> _EXERCISE BRIEF_: Given the material below, return only the lines starting at the line with "Belastungsgründen meist bei" and ending at the line with "O uso do FGTS suspenderá temporariamente", exactly as they appear.

> _DATASET RECORDS_:
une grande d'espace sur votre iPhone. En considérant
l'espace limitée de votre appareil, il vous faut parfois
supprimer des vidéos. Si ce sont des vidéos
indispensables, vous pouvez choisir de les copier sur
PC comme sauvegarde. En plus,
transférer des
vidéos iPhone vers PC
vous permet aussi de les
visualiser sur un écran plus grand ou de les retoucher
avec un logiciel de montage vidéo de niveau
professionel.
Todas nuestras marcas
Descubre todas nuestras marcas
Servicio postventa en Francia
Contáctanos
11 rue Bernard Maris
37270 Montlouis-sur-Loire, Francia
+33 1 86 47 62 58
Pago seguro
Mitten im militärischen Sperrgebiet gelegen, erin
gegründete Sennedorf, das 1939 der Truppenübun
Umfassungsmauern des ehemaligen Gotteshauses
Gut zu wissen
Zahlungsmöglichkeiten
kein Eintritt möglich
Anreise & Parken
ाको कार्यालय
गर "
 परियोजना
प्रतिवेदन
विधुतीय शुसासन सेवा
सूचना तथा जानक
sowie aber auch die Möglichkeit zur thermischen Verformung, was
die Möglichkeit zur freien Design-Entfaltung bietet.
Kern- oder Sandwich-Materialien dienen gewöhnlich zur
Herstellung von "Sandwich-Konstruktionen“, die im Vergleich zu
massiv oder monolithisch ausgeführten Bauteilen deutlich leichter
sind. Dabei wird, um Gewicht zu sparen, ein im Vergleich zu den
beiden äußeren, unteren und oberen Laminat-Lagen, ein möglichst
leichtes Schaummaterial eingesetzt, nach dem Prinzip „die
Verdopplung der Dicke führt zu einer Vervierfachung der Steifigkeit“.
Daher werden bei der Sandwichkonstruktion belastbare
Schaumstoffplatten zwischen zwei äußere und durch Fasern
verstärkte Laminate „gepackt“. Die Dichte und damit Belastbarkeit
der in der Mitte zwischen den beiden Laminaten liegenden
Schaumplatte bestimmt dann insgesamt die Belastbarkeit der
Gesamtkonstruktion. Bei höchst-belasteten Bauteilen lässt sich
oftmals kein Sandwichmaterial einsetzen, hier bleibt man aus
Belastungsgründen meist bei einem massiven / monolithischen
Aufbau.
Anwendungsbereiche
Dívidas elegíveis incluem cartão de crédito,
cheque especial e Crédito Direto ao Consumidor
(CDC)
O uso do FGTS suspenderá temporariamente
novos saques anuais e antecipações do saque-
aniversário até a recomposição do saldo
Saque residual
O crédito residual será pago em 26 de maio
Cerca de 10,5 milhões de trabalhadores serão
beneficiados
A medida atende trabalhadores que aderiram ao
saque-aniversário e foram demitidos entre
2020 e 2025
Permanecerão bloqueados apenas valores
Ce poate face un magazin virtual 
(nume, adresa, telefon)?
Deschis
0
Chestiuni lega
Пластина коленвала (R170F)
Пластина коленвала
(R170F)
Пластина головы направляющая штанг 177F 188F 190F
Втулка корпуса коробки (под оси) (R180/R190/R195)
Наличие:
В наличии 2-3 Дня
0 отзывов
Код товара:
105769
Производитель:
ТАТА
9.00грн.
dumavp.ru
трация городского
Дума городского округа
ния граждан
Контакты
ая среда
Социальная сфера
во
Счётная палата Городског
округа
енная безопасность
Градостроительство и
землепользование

> _ANSWER BOX_:
Belastungsgründen meist bei einem massiven / monolithischen
Aufbau.
Anwendungsbereiche
Dívidas elegíveis incluem cartão de crédito,
cheque especial e Crédito Direto ao Consumidor
(CDC)
O uso do FGTS suspenderá temporariamente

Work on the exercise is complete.